会話するときは常に顔と顔がくっ付きそうなぐらいの至近距離で言葉を交わし、今にもキスでも始めそうで顔をそむけたくなります。

アメリカ人の男たちはあんなにベタベタしないだろって。あれはアメリカ人というよりアラブ人とかインド人の男たちの友情関係に近かったです。

見方によっては、よくある若者の恥ずかしい「自分探しの旅」に終始しています。サルとディーンは音楽を聴き、薬でハイになって女とやることに全力を注ぎます。

女にモテる男前のディーンは結婚しても、生き方を変えるつもりはなく、妻と子供を家に置いて平気で旅に出てしまいます。そんな自由人のディーンをサルは敬愛し、憧れを抱きます。

二人はときに美少女メリールウを”共有”したりもします。そんな刺激的で、性的で楽しくて自由な彼らの生き方を見て、外国旅行に行き始めたばかりの日本の大学生とかも鼻息を荒くして興奮しそうなもんです。

しかしこの映画がすごいのは、ただのヒッピーの若者映画では終わらず、ヒッピーとして生きた若者のその後を描いているところです。

ディーンが旅を終えて妻と子供が待つ家に帰った後、つまり現実の世界に戻った後の展開がすばらしかったです。

旅が終わって日常に戻ればイケイケのディーンも普通の男。美少女メリールウはディーンを忘れてあっさり昔のフィアンセの元に舞い戻り、サルは小説を書きます。

ディーンはやがて奥さんから愛想をつかれ、思いつきでサルとメキシコを旅しますが、その頃から、固かった二人の友情にも変化が現れます。

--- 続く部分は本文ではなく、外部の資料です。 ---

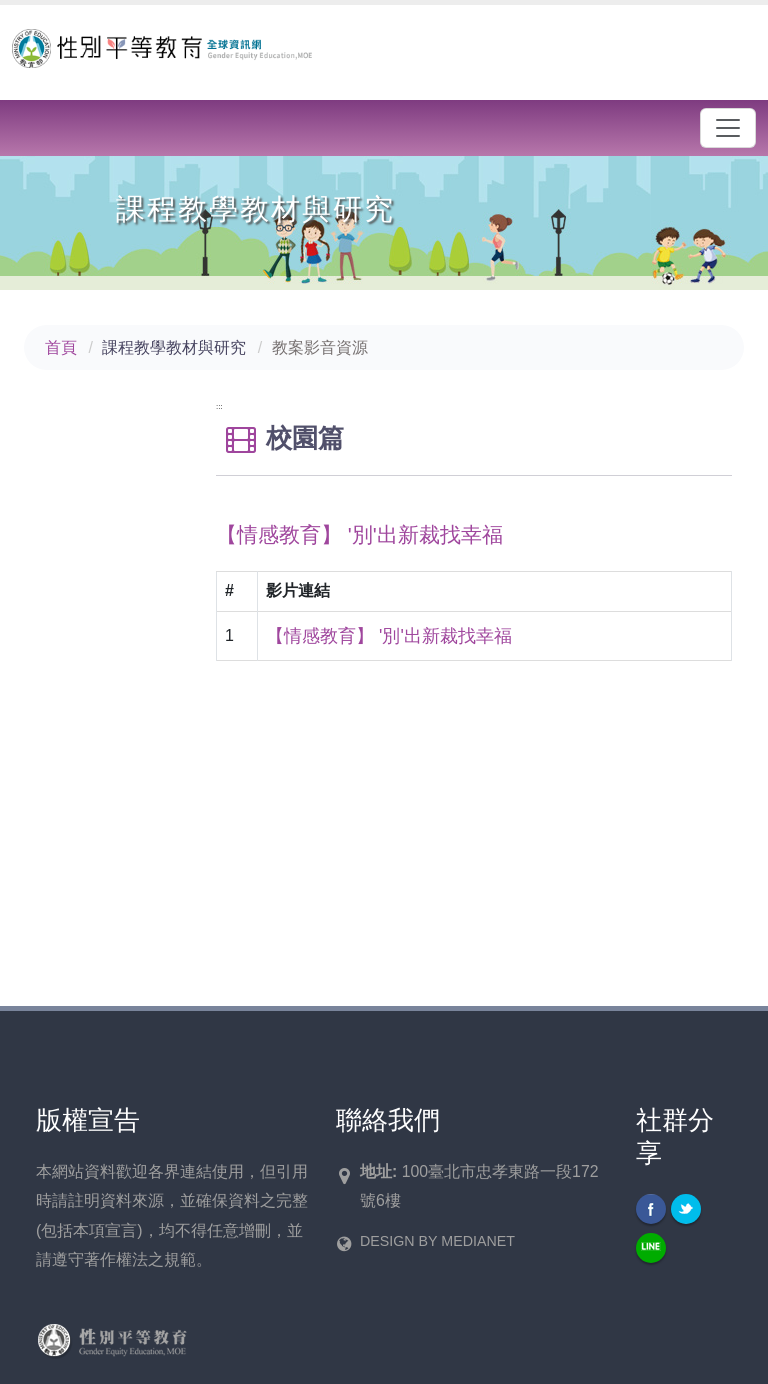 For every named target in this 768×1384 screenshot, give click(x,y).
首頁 (61, 347)
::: (219, 406)
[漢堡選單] (728, 128)
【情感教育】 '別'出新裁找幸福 (389, 636)
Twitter (686, 1209)
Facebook (651, 1209)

モラルも持たずに自分中心に生きてきたディーンの行き着く果てが青春をより一層儚いものにし、そんなディーンを見てサルは小説を書かないわけにはいかなくなります。

若者が遊んでいるシーンが物語りの大部分を占めるのに見終わったときになんか悲しい映画だなあ、という気持ちになったのが意外でした。

ただの楽しい映画で終わっていたら、ひどい出来になっていたところでしたが、中盤から後半にかけての巻き返しが映画全体の評価を変えました。

日本にもヒッピーの真似事みたいなことをしている人がいて、海外に薬をやりにいったり、レイブに参加したりするのを人生のメインイベントとして生きている人がいます。

この前、2人の子持ちで30代後半の男が奥さんと子供を家に置いたまま、若い愛人の女を連れて僕の住むブラジルに来ていました。

二人は幻覚が見られるお茶アワヤスカを飲みに来たそうで、さんざんブラジル音楽と文化のすばらしさについて語って帰っていきました。

信じられないことにその男の職業は介護で、それも鬱病を理由にして仕事をさぼってブラジルに来たんだってさ。それなのに介護がどれだけやりがいのある仕事かを散々熱く話していたのが笑えました。

日本のようなモラルの厳しい国で無理してヒッピーをやっている奴らはなにをするんでも必ず自分の行動を正当化ばかりします。

後ろめたさがある時点でそいつが”本物”ではないことが分かります。この映画のディーンがすごいのは、決して自分のやることを誇るわけでもなく、否定するわけでもなく、ましては正当化するなんてことはしないことです。

劇中にディーンが自分の行動を正当化したのはただ一度だけです。金目当てでホモのおっさんとやったときに、サルに対して「俺たち二人が食べていくためにしょうがなくやったんだよ」などと言っていましたね。さすがのディーンもあればっかりは後ろめたさがあったようです。